In our previous study, a white-flowered EMS-induced mutant, PE1837 (w1-p1), showed a single amino acid substitution (A₃₀₄T) at a position similar to that of the mutant IT261811 (w1-s3) [16]. In the same study, we speculated that the hydroxyl group of T₃₀₄ in w1-p1 may have inhibited the proper binding of the flavone substrate on the basis of the results of the 3-D prediction tool, thereby leading to the loss of function of F3′5′H protein [16]. Thus, the amino acid substitution (A₃₀₄S) identified in w1-s3 may also result in functional variation of F3′5′H proteins.

Recently, prediction software tools have been widely used to identify the deleterious or neutral effect of SNPs in candidate genes on the basis of the biochemical severity of the amino acid substitution [30]. We used the Protein Variation Effect Analyzer (PROVEAN, http://provean.jcvi.org/seq_submit.php; accessed on 12 January 2021) software tool that predicts whether an amino acid substitution has any impact on the functional activity of F3′5′H (Figure 2D) [21]. The PROVEAN tool sets the threshold at −2.5 as default. If the score of the protein variant is ≤−2.5 as predicted, the variation has a “deleterious” effect. Scores above the threshold indicate that the variant has a “neutral” effect [21]. We used the mutants IT261811 (w1-s3) and PE1837 (w1-p1) for predicting the amino acid substitution’s effect on F3′5′H protein function, along with the previously reported light-purple flower-bearing wild soybean mutant B09121 (w1-lp), whose F3′5′H protein was described as hypofunctional due to an alteration in one of its amino acid residue [18]. The results showed that the F3′5′H proteins of all the three w1-s3, w1-p1, and w1-lp mutants had deleterious effects, with −2.692, −3.550, and −2673 PROVEAN scores, respectively. However, the scores of w1-s3 and w1-lp were similar and at par with the cutoff score, suggesting that the w1-s3 mutant protein is similar to that of w1-lp, which is more likely a hypofunctional F3′5′H rather than a completely deleterious one.

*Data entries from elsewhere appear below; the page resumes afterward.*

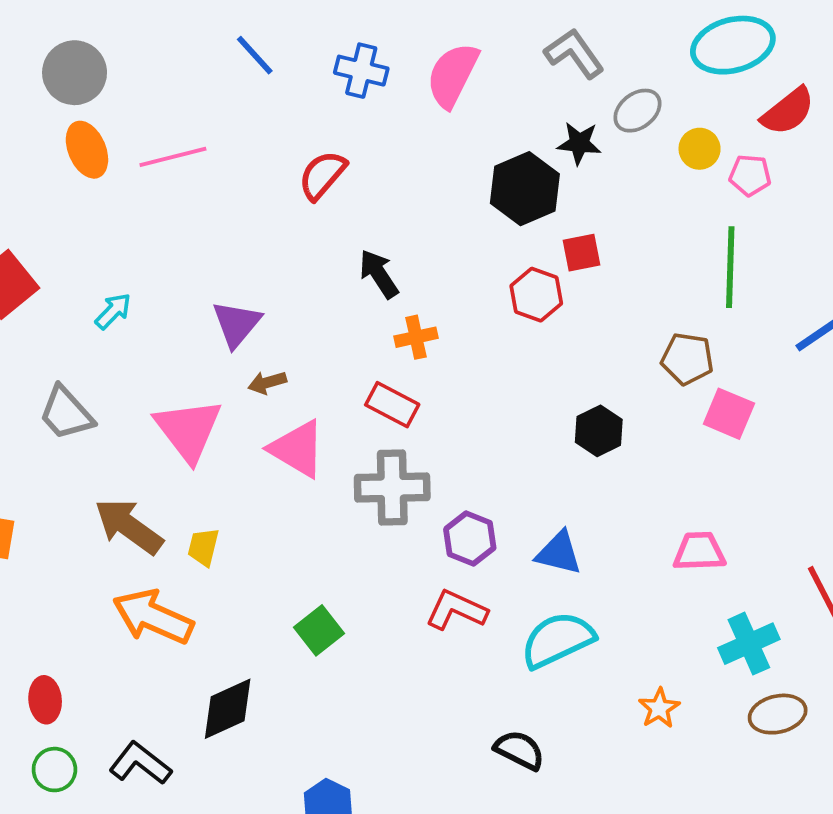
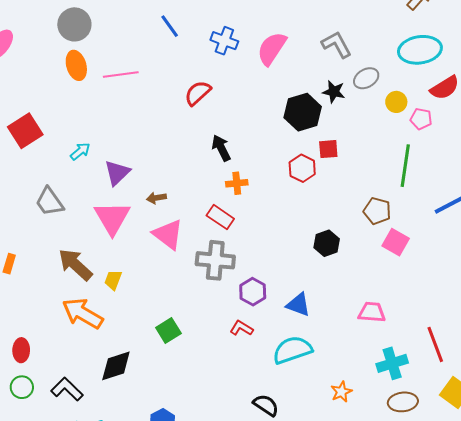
purple triangle: (237, 324) -> (117, 173), moved
red L-shape: (456, 610) -> (241, 328), size x0.7

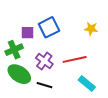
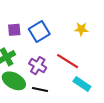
purple square: (28, 33) -> (14, 30), moved
red line: (75, 59) -> (68, 61), turned 50

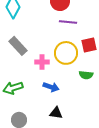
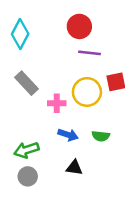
green semicircle: (86, 75) -> (101, 136), moved
green arrow: (13, 88) -> (26, 150), moved

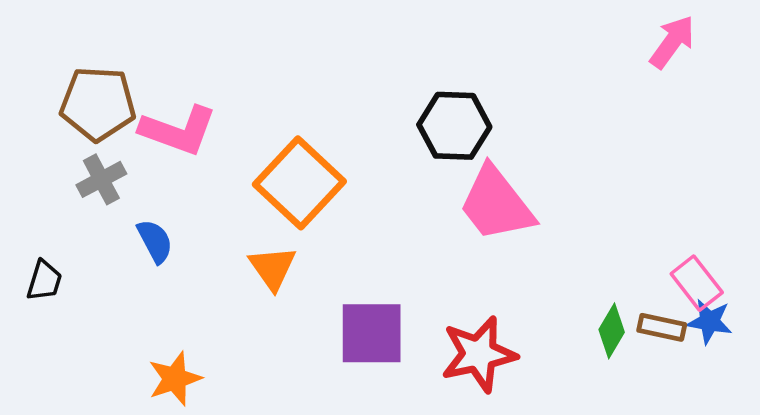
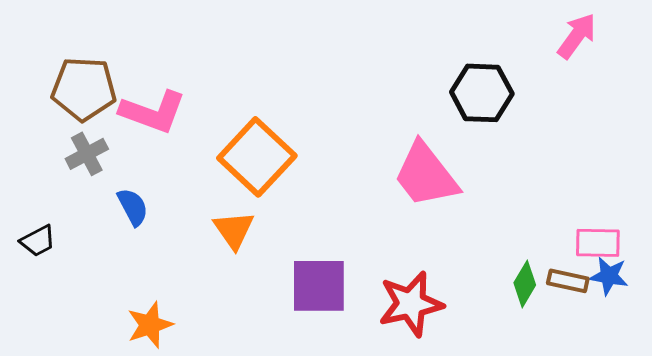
black hexagon: (454, 126) -> (482, 93), moved
black trapezoid: (44, 281) -> (38, 241), turned 45
pink rectangle: (697, 283) -> (598, 243), turned -51

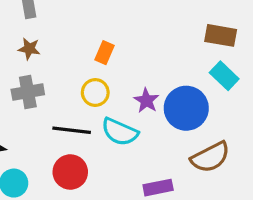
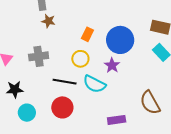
brown star: (29, 49) -> (48, 21), moved
blue circle: (186, 108) -> (120, 40), moved
brown semicircle: (210, 157) -> (150, 103), turned 85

3.3. Co-Segregation of the W1 Polymorphism with Flower Color Phenotype

We conducted the single-marker analysis, which is the simplest mapping analysis to detect the associations between a marker and phenotype (pinkish-white flower color). The CAPS marker designed from the SNP (G–T) generates a DdeI site (CTNAG) in the PCR-amplified product from the mutant parent, IT261811 (Figure 3A). The CAPS marker co-segregated with flower colors of the F₂ individuals was derived from the cross between IT261811 and IT182932 (Figure 3B). The result of single-marker analysis showed that the W1 gene was highly associated with pinkish-white flower in this study (n = 124, p < 0.0001, R² = 1). Results also showed that genotype segregation fitted a 1:2:1 ratio (Table 1), indicating that the w1-s3 allele is recessive to W1. We concluded that the new w1-s3 allele under the w1 recessive allelic background produces pinkish-white flowers of the mutant IT261811 on the basis of the tight co-segregation between w1-s3 and pinkish-white flowers.